Anticipating an employee-caused data breach can be incredibly difficult. However, there are several areas in which agencies can improve:
Assess the risk. Discovering and prioritizing possible vulnerabilities in the storage and transferring of sensitive data is a critical first step. To start, ask four questions about your agency:
-- How do your employees typically send and receive confidential files?
-- What's your agency's common practice for accessing mobile information?
-- If the agency has experienced previous incidents, what were the causes?
-- Do you have well-documented policies in place that teach staff which file transfer methods are okay, and which are risky?
Regularly review regulatory compliance requirements. The Federal Information Security Management Act (FISMA) requires agency officials to audit data security initiatives and report results annually. However, at the rate that technology evolves, IT should regularly determine the status of agency compliance, particularly if employees' routine actions meet regulatory requirements.

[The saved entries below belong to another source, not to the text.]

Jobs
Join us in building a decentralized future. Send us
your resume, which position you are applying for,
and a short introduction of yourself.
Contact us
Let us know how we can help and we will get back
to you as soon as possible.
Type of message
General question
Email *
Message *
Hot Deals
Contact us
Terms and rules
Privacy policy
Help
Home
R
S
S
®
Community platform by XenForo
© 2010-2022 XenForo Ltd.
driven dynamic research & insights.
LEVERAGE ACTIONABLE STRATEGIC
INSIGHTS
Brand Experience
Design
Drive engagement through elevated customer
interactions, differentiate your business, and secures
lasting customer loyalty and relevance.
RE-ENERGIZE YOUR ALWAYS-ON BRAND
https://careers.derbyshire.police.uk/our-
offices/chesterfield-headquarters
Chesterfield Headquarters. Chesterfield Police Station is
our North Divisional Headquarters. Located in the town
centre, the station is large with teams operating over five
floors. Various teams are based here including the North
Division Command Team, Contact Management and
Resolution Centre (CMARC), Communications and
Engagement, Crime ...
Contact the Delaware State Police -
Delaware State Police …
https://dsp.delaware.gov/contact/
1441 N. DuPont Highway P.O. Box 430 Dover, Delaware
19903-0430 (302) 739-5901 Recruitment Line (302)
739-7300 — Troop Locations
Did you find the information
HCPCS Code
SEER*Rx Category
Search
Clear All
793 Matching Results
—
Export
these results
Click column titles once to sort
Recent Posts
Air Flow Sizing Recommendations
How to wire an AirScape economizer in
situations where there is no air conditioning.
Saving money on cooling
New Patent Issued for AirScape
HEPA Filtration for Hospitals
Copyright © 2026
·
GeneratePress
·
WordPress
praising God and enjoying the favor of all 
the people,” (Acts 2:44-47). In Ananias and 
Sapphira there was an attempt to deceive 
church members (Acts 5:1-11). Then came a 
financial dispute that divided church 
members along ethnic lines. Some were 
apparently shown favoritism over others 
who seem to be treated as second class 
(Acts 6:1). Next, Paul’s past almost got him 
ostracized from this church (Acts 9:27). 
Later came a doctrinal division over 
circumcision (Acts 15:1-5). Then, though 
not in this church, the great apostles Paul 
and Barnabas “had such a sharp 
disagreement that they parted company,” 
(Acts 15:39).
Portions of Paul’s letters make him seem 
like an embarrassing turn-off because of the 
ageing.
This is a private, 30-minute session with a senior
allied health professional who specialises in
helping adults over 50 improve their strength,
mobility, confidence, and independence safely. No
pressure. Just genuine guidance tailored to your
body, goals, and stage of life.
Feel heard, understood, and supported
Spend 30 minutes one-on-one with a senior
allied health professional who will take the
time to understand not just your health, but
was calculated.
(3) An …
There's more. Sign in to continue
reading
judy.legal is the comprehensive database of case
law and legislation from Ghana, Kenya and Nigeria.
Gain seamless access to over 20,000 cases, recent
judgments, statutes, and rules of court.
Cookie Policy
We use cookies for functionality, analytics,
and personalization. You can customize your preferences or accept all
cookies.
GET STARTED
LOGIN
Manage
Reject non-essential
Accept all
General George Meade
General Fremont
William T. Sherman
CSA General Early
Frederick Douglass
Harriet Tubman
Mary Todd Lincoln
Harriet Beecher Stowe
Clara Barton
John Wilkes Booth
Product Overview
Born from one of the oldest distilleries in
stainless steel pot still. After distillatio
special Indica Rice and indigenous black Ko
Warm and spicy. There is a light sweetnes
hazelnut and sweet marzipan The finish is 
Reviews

Secure and manage data in motion. Data that is being transferred from one source to another has a particularly high risk of being lost, stolen, or otherwise compromised -- especially in the case of internal breaches and the potential for human error. IT must implement systems that can effectively secure and manage data in motion. Transparency is also important. You need visibility into what was sent, how it was sent, to whom it was sent, and who accessed it.
Educate agency employees. Inside jobs with malicious intent do occur, but in reality many incidents are the result of accidents. Mitigate the risk at the source by educating agency employees on compliance issues and poor data-handling practices, such as third-party storage, insecure email and unapproved devices.
Tightening the security perimeter will always be a top priority for federal IT professionals. But as agencies invest to keep the bad guys out, it's equally important to consider the people who are already in.